WISN’s Vicki McKenna has asked her audience members to share their stories here. Among the highlights:
One caller, McKenna said, talked about a “missing box of ballots,” a voter overheard poll workers talking about. On air, McKenna said the ballot box could have contained blank ballots or it could have been filled with Wisconsin voters’ completed ballot. Either possibility presents a dilemma, though, as blank ballots in the hands of the wrong people could be used to illegally influence counts after the election.
“There are reports of 17-year-olds voting because they didn’t need to show proof of their age or anything like that,” McKenna told TheDC. “There were folks allegedly using their husbands’ or relatives’ utility bills in voter registration, ballots weren’t being counted because they were using the wrong kind of pens.
– Here is what I don’t get. 222,761 votes were tallied in the Milwaukee County Exec race. [CF: Yep – see here.]  227,577 votes were tallied in the Supreme Court race. [CF: Yep – see here.] That is a difference of a touch over 4,800 votes. Shouldn’t they be almost identical? And by almost I mean with a few hundred votes? I didn’t take the time to do that math associated with cross checking numbers but wouldn’t one assume they should be closer? Does this mean that Milwaukee County didn’t count over 4,800 votes for the supreme court race? It was on the ballot so why the difference?
– I guess my mother and I were given the wrong ballot to fill out. I know that doesn’t make a lot of difference in the Prosser/Kloppenburg race, but we were given the River Hills-Glendale School District ballot when we should have been given the Maple Dale-Indian Hill School District ballot.
– (Waukesha) My son moved over a year ago and filled out all the proper forms for change of registration of his new address and ward. However his name is still listed on our old ward’s registration listing, I saw it just below mine! He easily could have voted twice, not that he would, but it exposes a problem. There should be no outstanding registration changes before an election occurs. he moved over a year a ago! This is also a disturbing loophole as even showing ID won’t fix this. Maybe it would be caught some other way, but let’s catch up on registration change paperwork people – scary.
– In my voting location, the machine was not accepting ballots first thing in the morning, so the guy was throwing them some place behind the machine. What number did my district turn in? The count on the machine that did not include my vote or did they remember to add those ballots later on when the machine was working?
– Secondly, in a Milwaukee neighborhood of a relative, two people came to the door asking who lived there. The woman lived alone, but mentioned the name of her deceased husband. The person on the porch put his name into his palm pilot, thanked her, and left. It dawned on her later what must be going on – getting potential names of voters (whether dead or alive), but too late. The people involved in this activity had gone. No one knows how many names they got to use for voting.

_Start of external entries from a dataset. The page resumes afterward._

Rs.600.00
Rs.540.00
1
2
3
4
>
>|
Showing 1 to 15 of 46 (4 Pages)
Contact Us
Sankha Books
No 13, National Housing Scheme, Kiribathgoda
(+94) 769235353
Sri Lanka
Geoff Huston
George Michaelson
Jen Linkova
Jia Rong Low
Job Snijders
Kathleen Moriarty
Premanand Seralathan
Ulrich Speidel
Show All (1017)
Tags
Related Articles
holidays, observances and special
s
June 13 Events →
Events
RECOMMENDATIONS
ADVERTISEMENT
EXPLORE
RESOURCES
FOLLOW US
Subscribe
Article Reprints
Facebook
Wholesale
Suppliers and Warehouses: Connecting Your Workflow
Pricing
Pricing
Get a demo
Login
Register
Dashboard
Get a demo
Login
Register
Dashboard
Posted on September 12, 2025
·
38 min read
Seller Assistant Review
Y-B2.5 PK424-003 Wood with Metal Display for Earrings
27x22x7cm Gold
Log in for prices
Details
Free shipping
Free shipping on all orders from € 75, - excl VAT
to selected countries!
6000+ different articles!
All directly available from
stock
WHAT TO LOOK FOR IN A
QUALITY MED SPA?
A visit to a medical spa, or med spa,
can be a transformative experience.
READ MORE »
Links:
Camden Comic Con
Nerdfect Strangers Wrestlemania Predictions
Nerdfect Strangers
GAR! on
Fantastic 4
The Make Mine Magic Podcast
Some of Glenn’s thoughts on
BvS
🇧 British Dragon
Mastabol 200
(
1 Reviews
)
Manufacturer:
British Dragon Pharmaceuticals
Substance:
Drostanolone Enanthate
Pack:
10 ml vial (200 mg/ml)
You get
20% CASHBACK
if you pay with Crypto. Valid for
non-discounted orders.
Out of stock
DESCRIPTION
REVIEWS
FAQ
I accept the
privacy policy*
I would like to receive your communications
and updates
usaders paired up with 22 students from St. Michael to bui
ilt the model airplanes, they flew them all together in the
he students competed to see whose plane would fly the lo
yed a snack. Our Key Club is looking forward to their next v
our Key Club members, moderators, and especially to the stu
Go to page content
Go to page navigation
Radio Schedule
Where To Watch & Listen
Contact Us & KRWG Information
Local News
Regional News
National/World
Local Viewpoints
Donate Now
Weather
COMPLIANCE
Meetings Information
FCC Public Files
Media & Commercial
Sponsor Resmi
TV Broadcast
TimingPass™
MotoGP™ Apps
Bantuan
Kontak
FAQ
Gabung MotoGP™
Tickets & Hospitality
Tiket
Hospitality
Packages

– There are people on the voter rolls in my community that haven’t lived there for years. I bet there are some people who move frequently who are registered to vote in many different places. Such a shoddy system, and the democrats like it that way.
– As a student at a state university, I sat in a class where they encouraged students to vote Tuesday. “Just bring your campus ID to prove you’re a student and you can vote.” What about proving residence? What about students like me who vote in their home district becuase they live off campus? Could I have voted twice? There was a large push all over campus to get students to “vote against Walker by voting for Kloppenburg.” Her non-experience as a judge shouldn’t matter, I guess. I think re-counts should focus on college campuses…
– I was at Greenfield City Hall from 8:00PM – 10:15PM and watched as the ballots, machine tallies, and other materials were returned and added. I noticed 2 problems. The first was that several ward officials were returning bags of ballots that had not been sealed. The second was that people were leaving their bags of ballots unattended (on benches, on the ground, etc.) as they walked away to chat with other election officials returning their ballots.